On June 30, 2014, ITT Educational Services, Inc. (the “Company”) entered into a Third Amendment to Credit Agreement, Consent and Waiver (the “Third Amendment”) with the lenders party thereto and JPMorgan Chase Bank, N.A., as administrative agent.  The Third Amendment provides for certain amendments to and waivers of certain covenant defaults under the Credit Agreement dated as of March 21, 2012, as amended by the First Amendment thereto dated as of March 31, 2014 and the Second Amendment thereto dated as of May 29, 2014 (the “Credit Agreement”), among the Company, the lenders from time to time party thereto, JPMorgan Chase Bank, N.A., as administrative agent, Bank of America, N.A., as syndication agent, and Wells Fargo, N.A., as documentation agent.  Capitalized terms used in this Form 8-K and not defined herein have the meanings ascribed to such terms in the Credit Agreement.
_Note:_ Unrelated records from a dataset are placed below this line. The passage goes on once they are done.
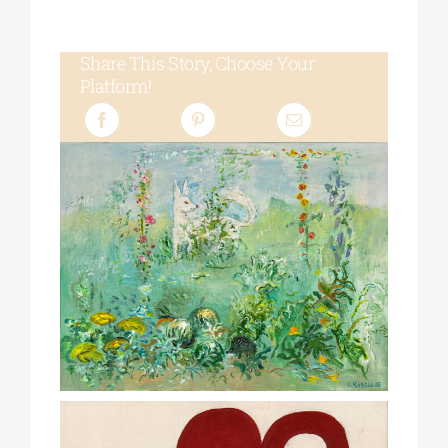
Share This Story, Choose Your
Platform!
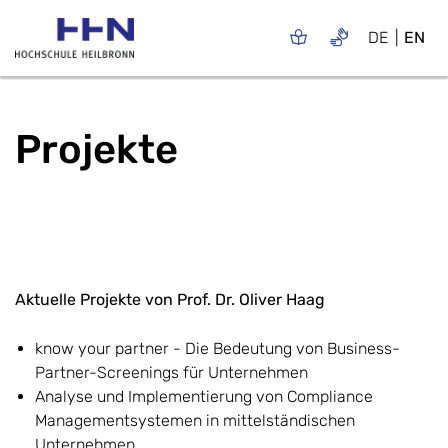
DE
EN
Projekte
Aktuelle Projekte von Prof. Dr. Oliver Haag
know your partner - Die Bedeutung von Business-
Partner-Screenings für Unternehmen
Analyse und Implementierung von Compliance
Managementsystemen in mittelständischen
Unternehmen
The Third Amendment provides that:

·  
The aggregate commitment of the lenders is reduced to $135.0 million, and the portion of the commitments available for letters of credit is increased from $25.0 million to $80.0 million.  If the Company has not caused the issuance of a letter of credit to the U.S. Department of Education (a “DOE Letter of Credit”) by September 30, 2014, the aggregate commitments of the lenders will be reduced to $100.0 million, and the availability for letters of credit will revert to $25.0 million.  Certain letters of credit in an aggregate amount of approximately $2.3 million previously issued by JPMorgan Chase Bank, N.A. are deemed to be letters of credit issued pursuant to the Credit Agreement.

·  
The Company is required to provide cash collateral (in an amount equal to 103% of the face amount of the letter of credit) for any letter of credit issued under the Credit Agreement with a face amount of $10.0 million or more.  This requirement will not apply to any DOE Letter of Credit until December 31, 2014.  Up to $75.0 million in cash posted as cash collateral for a DOE Letter of Credit will be treated as cash for purposes of determining the Company’s compliance with the minimum Liquidity covenant of the Credit Agreement.

·  
The covenants in the Credit Agreement regarding Indebtedness (Section 6.01) and Investments, Loans, Advances and Acquisitions (Section 6.04) are amended to allow the consolidation, for accounting purposes, of the assets and liabilities of the PEAKS Trust beginning February 28, 2013, as described in the Current Report on Form 8-K filed by the Company on June 24, 2014 (the “Consolidation”).

·  
The Credit Agreement prohibits Restricted Payments, with enumerated exceptions.  The exception to the Restricted Payment covenant that allows certain Restricted Payments, contingent upon pro forma financial covenant compliance (Section 6.06(d)), is replaced with a requirement that such Restricted Payments may not exceed $5.0 million in any fiscal year, plus an additional $5.0 million in any fiscal year from net cash proceeds of a Sale and Leaseback Transaction.  Discretionary payments by the Company or any Subsidiary relating to any Private Education Loan Program are Restricted Payments, and therefore during the remaining term of the Credit Agreement (which has a maturity date of March 21, 2015), the Company will be limited in its ability to elect to accelerate the timing of certain guarantee payments under the private education loan program that it entered into in 2009 (the “2009 Loan Program”) in order to discharge its guarantee obligations related to certain 2009 Loan Program private education loans that default.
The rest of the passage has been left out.